Validation of modelled fluxes

Modelled diffusive fluxes were validated with directly measured CH4 fluxes available in GRiMeDB. GRiMeDB includes about 7,300 diffusive flux measurements, and we selected observations that overlapped the river reaches present in GRADES (distance from the sampling site to the river reach is below 500 m) and compared the measured and modelled fluxes. For this exercise, we excluded the unclear methods used for k600 estimation (k method in GRiMeDB indicated as ‘other’ or ‘not determined’). We also aggregated observations for a given reach of GRADES using mean values if multiple empirical observations were available, and we matched the monthly estimate to the month of the sampling date. This analysis (Extended Data Fig. 9a) shows that the modelled flux estimates fall within a similar magnitude as measured fluxes but were less variable and weakly related. Specifically, measured fluxes spanned seven orders of magnitude, whereas modelled fluxes were more constrained (two orders of magnitude). But both the modelled and measured fluxes are not entirely comparable. On the one hand, measured fluxes are often performed using chambers that have a small footprint (<10 m2) or using hydraulic equations with measured local slope and velocity, both of which capture local hydrological processes on a given day. On the other hand, modelled fluxes rely on modelled average monthly discharge as well as river slope along a long reach (4–6 km) to obtain a k600, together with the modelled CH4 concentrations to calculate the flux. A fairer comparison would be to select occasions when the k600 is similar for a given reach. When we compare measured and modelled fluxes for a given site for which the k600 are comparable (modelled k600 is between 0.5 and 1.5 times the measured k600; Extended Data Fig. 9b, black points), the relationship between the two flux estimates is evident (R2 = 0.63). The slope of this regression equation is 0.51 (Extended Data Fig. 9b, equation in the panel), indicating that the model overestimates fluxes at low values and underestimates fluxes at high values, but with a strong and notable relationship.

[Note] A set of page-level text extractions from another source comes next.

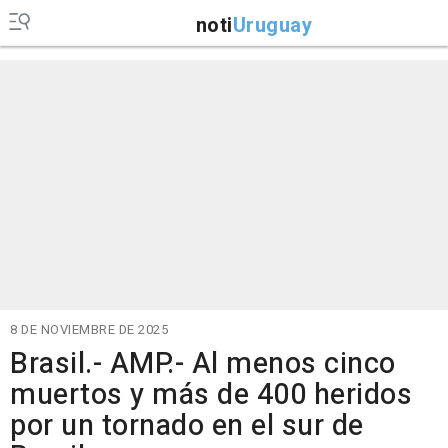
noti
Uruguay
8 DE NOVIEMBRE DE 2025
Brasil.- AMP.- Al menos cinco
muertos y más de 400 heridos
por un tornado en el sur de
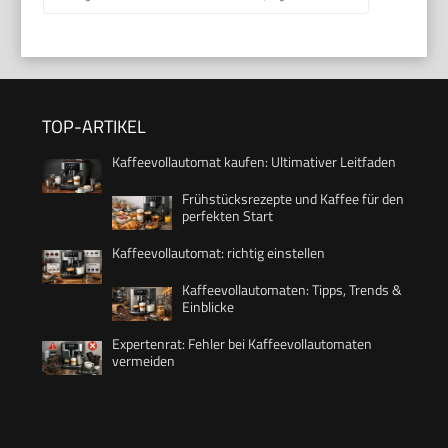
TOP-ARTIKEL
Kaffeevollautomat kaufen: Ultimativer Leitfaden
Frühstücksrezepte und Kaffee für den
perfekten Start
Kaffeevollautomat: richtig einstellen
Kaffeevollautomaten: Tipps, Trends &
Einblicke
Expertenrat: Fehler bei Kaffeevollautomaten
vermeiden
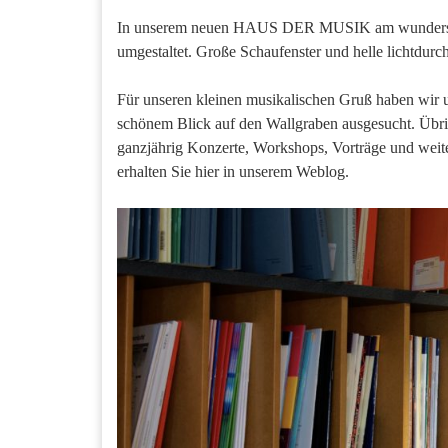
In unserem neuen HAUS DER MUSIK am wunderschön
umgestaltet. Große Schaufenster und helle lichtdur
Für unseren kleinen musikalischen Gruß haben wir u
schönem Blick auf den Wallgraben ausgesucht. Übri
ganzjährig Konzerte, Workshops, Vorträge und weite
erhalten Sie hier in unserem Weblog.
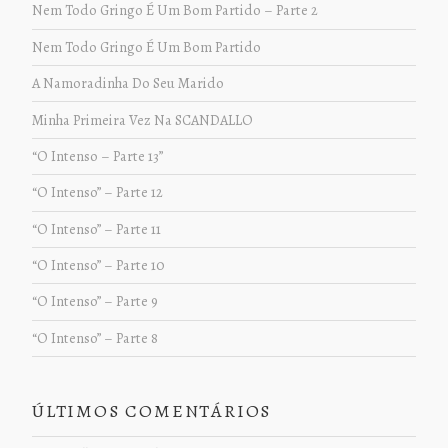
Nem Todo Gringo É Um Bom Partido – Parte 2
Nem Todo Gringo É Um Bom Partido
A Namoradinha Do Seu Marido
Minha Primeira Vez Na SCANDALLO
“O Intenso – Parte 13”
“O Intenso” – Parte 12
“O Intenso” – Parte 11
“O Intenso” – Parte 10
“O Intenso” – Parte 9
“O Intenso” – Parte 8
ÚLTIMOS COMENTÁRIOS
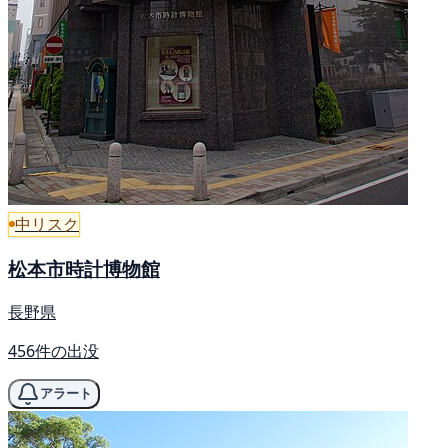
中リスク
松本市時計博物館
長野県
456件の出没
アラート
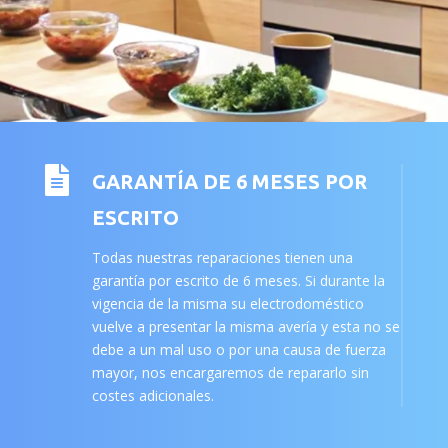

GARANTÍA DE 6 MESES POR
ESCRITO
Todas nuestras reparaciones tienen una
garantía por escrito de 6 meses. Si durante la
vigencia de la misma su electrodoméstico
vuelve a presentar la misma avería y esta no se
debe a un mal uso o por una causa de fuerza
mayor, nos encargaremos de repararlo sin
costes adicionales.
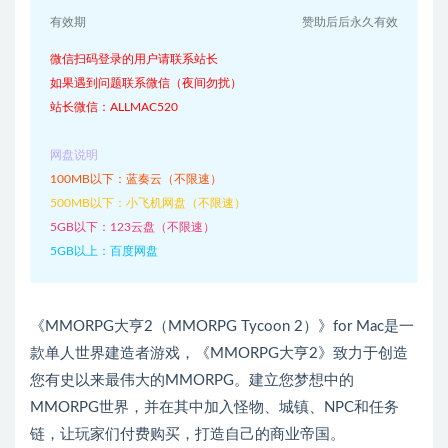
有效期
赞助后后永久有效
微信扫码登录的用户请联系站长
如果遇到问题联系微信（夜间勿扰）
站长微信：ALLMAC520
网盘说明
100MB以下：蓝奏云（不限速）
500MB以下：小飞机网盘（不限速）
5GB以下：123云盘（不限速）
5GB以上：百度网盘
《MMORPG大亨2（MMORPG Tycoon 2）》for Mac是一
款单人世界建造者游戏，《MMORPG大亨2》致力于创造
您有史以来最伟大的MMORPG。建立您梦想中的
MMORPG世界，并在其中加入怪物、城镇、NPC和任务
链，让玩家们付费购买，打造自己的商业帝国。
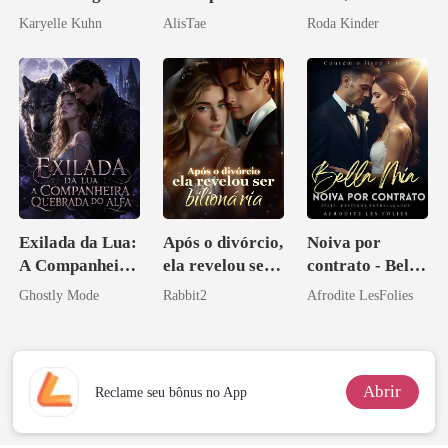
Don
Karyelle Kuhn
AlisTae
Roda Kinder
Exilada da Lua:
Após o divórcio,
Noiva por
A Companheira
ela revelou ser
contrato - Bella
Quebrada do
bilionária
Mia
Ghostly Mode
Rabbit2
Afrodite LesFolies
Alfa
Abrir
Reclame seu bônus no App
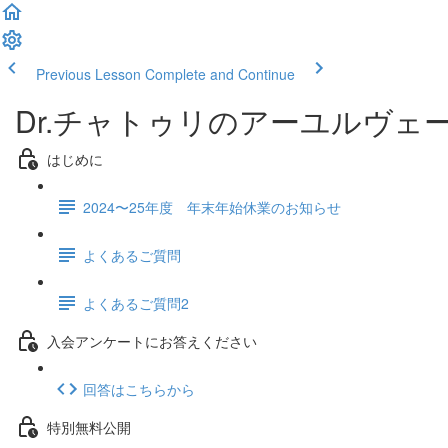
Previous Lesson
Complete and Continue
Dr.チャトゥリのアーユルヴェ
はじめに
2024〜25年度 年末年始休業のお知らせ
よくあるご質問
よくあるご質問2
入会アンケートにお答えください
回答はこちらから
特別無料公開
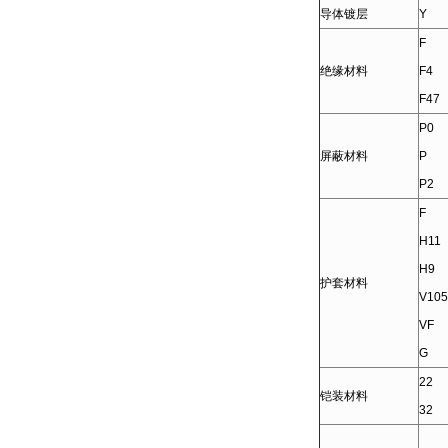
导体镀层
Y
F
绝缘材料
F4
F47
P0
屏蔽材料
P
P2
F
H11
H9
护套材料
V105
VF
G
22
铠装材料
32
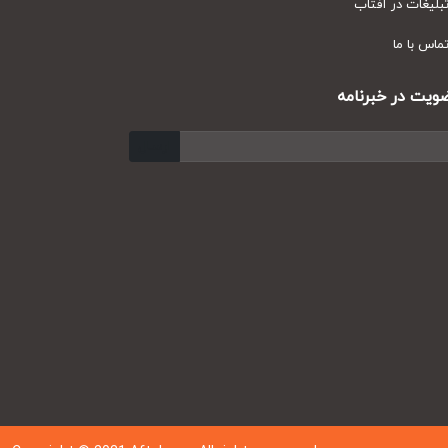
یغات در آفتاب
س با ما
ت در خبرنامه
ارسال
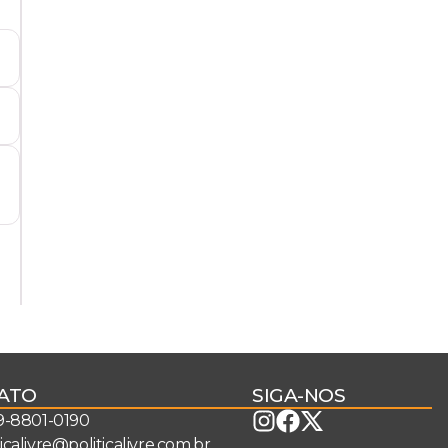
ATO
SIGA-NOS
 9-8801-0190
ticalivre@politicalivre.com.br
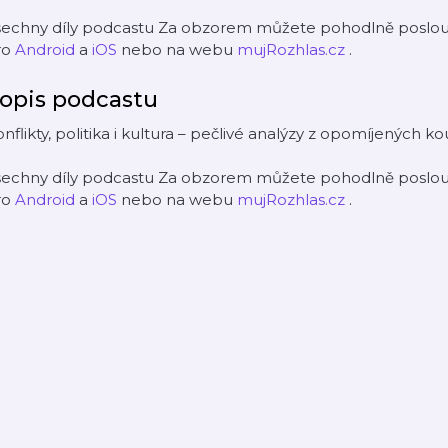
šechny díly podcastu Za obzorem můžete pohodlně poslouc
ro
Android
a
iOS
nebo na webu
mujRozhlas.cz
.
opis podcastu
nflikty, politika i kultura – pečlivé analýzy z opomíjených ko
šechny díly podcastu Za obzorem můžete pohodlně poslouc
ro
Android
a
iOS
nebo na webu
mujRozhlas.cz
.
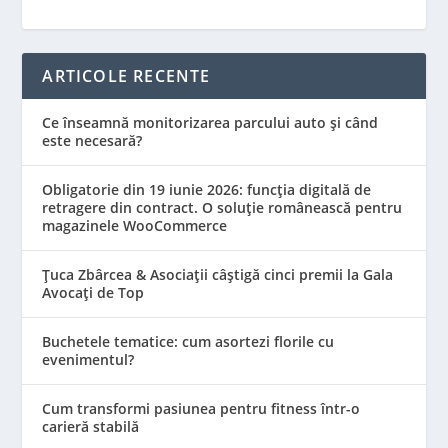
ARTICOLE RECENTE
Ce înseamnă monitorizarea parcului auto și când
este necesară?
Obligatorie din 19 iunie 2026: funcția digitală de
retragere din contract. O soluție românească pentru
magazinele WooCommerce
Țuca Zbârcea & Asociații câștigă cinci premii la Gala
Avocați de Top
Buchetele tematice: cum asortezi florile cu
evenimentul?
Cum transformi pasiunea pentru fitness într-o
carieră stabilă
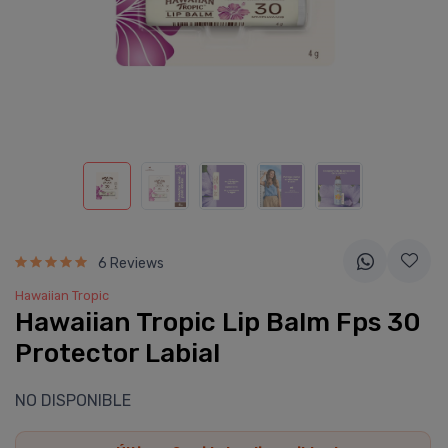
6 Reviews
Hawaiian Tropic
Hawaiian Tropic Lip Balm Fps 30
Protector Labial
NO DISPONIBLE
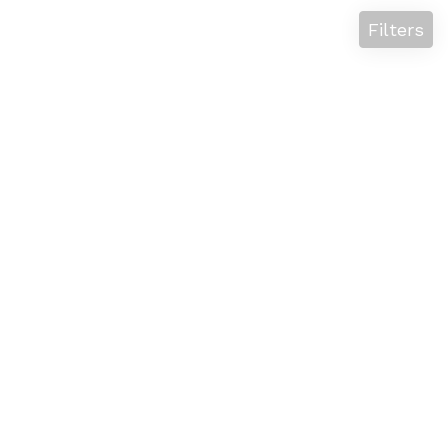
Filters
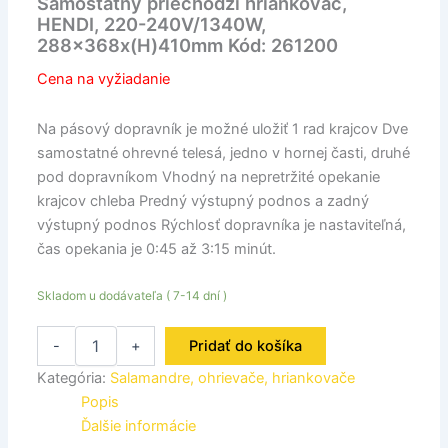
Samostatný priechodzí hriankovač,
HENDI, 220-240V/1340W,
288x368x(H)410mm Kód: 261200
Cena na vyžiadanie
Na pásový dopravník je možné uložiť 1 rad krajcov Dve
samostatné ohrevné telesá, jedno v hornej časti, druhé
pod dopravníkom Vhodný na nepretržité opekanie
krajcov chleba Predný výstupný podnos a zadný
výstupný podnos Rýchlosť dopravníka je nastaviteľná,
čas opekania je 0:45 až 3:15 minút.
Skladom u dodávateľa ( 7-14 dní )
-
+
Pridať do košíka
Kategória:
Salamandre, ohrievače, hriankovače
Popis
Ďalšie informácie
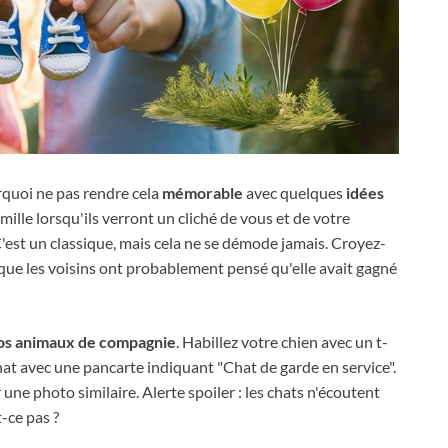
rquoi ne pas rendre cela
mémorable
avec quelques
idées
mille lorsqu'ils verront un cliché de vous et de votre
C'est un classique, mais cela ne se démode jamais. Croyez-
rt que les voisins ont probablement pensé qu'elle avait gagné
os animaux de compagnie
. Habillez votre chien avec un t-
hat avec une pancarte indiquant "Chat de garde en service".
 une photo similaire. Alerte spoiler : les chats n'écoutent
t-ce pas ?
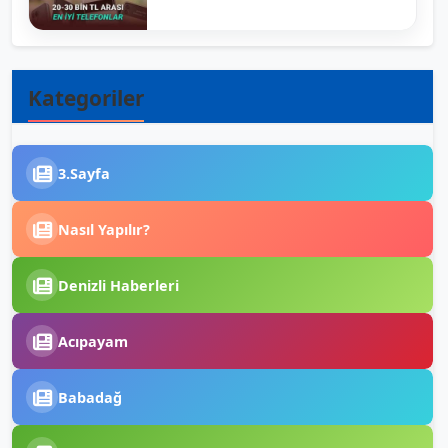
Kategoriler
3.Sayfa
Nasıl Yapılır?
Denizli Haberleri
Acıpayam
Babadağ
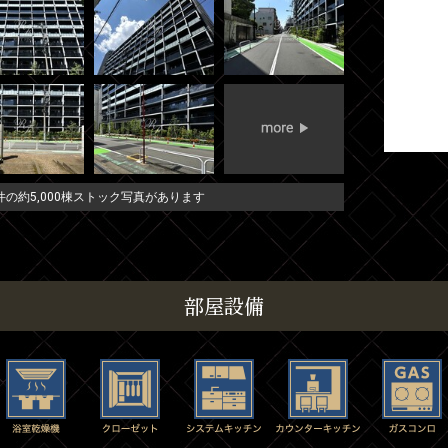
の約5,000棟ストック写真があります
部屋設備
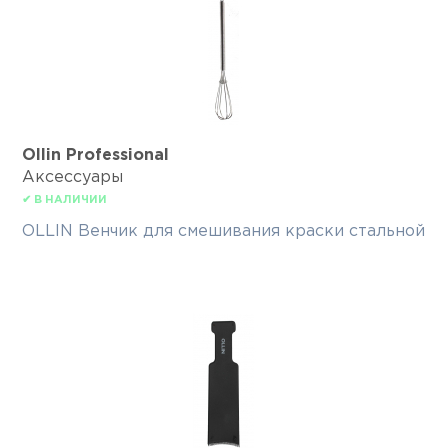
Ollin Professional
Аксессуары
✔ В НАЛИЧИИ
OLLIN Венчик для смешивания краски стальной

Software used for the analysis

All data analysis, geographic information system processing, statistics and visualization were done using the R statistical software52 (v.4.1.1). Packages used were dplyr (v.1.0.7) for data wrangling53, ggplot2 (v.3.3.5) for visualization54, lubridate (v.1.7.10) for temporal data55, corr (v.0.4.3) to assess correlations in the data56, ggtext (v.0.1.1) for labelling figures57, ggpubr (v.0.4.0)58 and patchwork (v.1.1.1)59 for composing multipaneled figures, sf (v.1.0.3) for spatial analysis of vector data60, terra (v.1.4.11) for spatial analysis of raster data61 and rnaturalearth (v.0.1.0) for global base layers of rivers and oceans62.